Look through the records below for the line with "kucai, bawang goreng, dan kecap". Return that line and each one after it up to and including the line with "on l’appelle voucher", exactly.
Segment Open
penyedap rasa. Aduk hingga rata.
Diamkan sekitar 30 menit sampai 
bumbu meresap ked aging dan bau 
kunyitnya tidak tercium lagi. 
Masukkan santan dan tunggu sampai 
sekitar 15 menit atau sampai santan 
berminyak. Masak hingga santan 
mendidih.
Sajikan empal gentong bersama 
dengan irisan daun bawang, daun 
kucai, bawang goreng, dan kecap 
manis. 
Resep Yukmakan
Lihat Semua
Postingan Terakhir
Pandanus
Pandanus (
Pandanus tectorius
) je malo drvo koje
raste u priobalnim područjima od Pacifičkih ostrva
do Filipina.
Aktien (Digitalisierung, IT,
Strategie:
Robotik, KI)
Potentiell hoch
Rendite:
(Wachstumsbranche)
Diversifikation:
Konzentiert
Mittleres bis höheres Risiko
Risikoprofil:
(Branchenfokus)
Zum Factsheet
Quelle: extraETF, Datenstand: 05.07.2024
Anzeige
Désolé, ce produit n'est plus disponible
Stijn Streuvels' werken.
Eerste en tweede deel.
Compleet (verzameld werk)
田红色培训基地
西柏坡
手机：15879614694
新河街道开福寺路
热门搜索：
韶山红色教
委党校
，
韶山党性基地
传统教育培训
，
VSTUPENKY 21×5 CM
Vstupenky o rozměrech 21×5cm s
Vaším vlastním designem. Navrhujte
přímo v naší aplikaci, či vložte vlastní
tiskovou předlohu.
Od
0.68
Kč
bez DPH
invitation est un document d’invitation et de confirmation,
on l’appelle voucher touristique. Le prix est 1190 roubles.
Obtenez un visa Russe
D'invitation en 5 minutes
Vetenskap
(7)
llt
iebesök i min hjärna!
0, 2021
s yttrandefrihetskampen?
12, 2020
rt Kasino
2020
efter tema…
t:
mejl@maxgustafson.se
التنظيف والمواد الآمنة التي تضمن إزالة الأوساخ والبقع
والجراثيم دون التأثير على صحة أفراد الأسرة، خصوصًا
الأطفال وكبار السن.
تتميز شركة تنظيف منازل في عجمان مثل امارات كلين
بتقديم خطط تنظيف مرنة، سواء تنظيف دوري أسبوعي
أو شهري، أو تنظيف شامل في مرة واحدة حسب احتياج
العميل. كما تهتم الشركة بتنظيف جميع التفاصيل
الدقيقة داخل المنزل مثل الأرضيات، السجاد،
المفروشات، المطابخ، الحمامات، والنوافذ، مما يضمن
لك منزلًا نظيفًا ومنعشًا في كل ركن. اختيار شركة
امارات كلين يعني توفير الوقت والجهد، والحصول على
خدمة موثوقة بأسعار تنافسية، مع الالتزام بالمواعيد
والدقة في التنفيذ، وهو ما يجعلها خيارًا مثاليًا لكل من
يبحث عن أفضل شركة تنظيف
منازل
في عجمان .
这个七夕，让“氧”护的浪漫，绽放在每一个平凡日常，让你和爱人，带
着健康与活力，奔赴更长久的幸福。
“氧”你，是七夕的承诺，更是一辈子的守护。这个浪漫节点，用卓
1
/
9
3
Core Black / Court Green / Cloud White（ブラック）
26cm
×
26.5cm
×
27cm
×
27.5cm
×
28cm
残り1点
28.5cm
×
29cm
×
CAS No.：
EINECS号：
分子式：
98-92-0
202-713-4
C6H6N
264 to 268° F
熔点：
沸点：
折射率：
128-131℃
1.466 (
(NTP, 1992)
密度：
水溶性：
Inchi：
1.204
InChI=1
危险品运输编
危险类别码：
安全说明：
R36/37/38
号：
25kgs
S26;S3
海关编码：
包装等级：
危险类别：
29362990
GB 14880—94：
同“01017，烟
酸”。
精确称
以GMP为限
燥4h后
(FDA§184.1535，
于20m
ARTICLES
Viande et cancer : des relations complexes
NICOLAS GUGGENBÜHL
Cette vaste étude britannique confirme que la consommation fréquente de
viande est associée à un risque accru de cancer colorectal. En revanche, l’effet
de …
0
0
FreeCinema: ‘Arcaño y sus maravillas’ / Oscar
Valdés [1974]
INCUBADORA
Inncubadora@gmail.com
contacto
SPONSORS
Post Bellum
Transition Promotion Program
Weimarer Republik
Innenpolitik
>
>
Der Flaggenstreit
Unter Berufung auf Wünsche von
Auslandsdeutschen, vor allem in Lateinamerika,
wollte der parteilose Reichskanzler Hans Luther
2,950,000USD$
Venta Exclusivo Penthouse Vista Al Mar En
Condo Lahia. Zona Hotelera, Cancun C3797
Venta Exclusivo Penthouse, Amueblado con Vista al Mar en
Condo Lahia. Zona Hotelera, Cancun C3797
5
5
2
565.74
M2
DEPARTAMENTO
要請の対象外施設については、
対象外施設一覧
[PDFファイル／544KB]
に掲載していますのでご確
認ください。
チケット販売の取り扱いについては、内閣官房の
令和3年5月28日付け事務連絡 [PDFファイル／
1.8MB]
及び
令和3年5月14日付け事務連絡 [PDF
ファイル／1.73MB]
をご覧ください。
Segment Closed
RESULT:
kucai, bawang goreng, dan kecap 
manis. 
Resep Yukmakan
Lihat Semua
Postingan Terakhir
Pandanus
Pandanus (
Pandanus tectorius
) je malo drvo koje
raste u priobalnim područjima od Pacifičkih ostrva
do Filipina.
Aktien (Digitalisierung, IT,
Strategie:
Robotik, KI)
Potentiell hoch
Rendite:
(Wachstumsbranche)
Diversifikation:
Konzentiert
Mittleres bis höheres Risiko
Risikoprofil:
(Branchenfokus)
Zum Factsheet
Quelle: extraETF, Datenstand: 05.07.2024
Anzeige
Désolé, ce produit n'est plus disponible
Stijn Streuvels' werken.
Eerste en tweede deel.
Compleet (verzameld werk)
田红色培训基地
西柏坡
手机：15879614694
新河街道开福寺路
热门搜索：
韶山红色教
委党校
，
韶山党性基地
传统教育培训
，
VSTUPENKY 21×5 CM
Vstupenky o rozměrech 21×5cm s
Vaším vlastním designem. Navrhujte
přímo v naší aplikaci, či vložte vlastní
tiskovou předlohu.
Od
0.68
Kč
bez DPH
invitation est un document d’invitation et de confirmation,
on l’appelle voucher touristique. Le prix est 1190 roubles.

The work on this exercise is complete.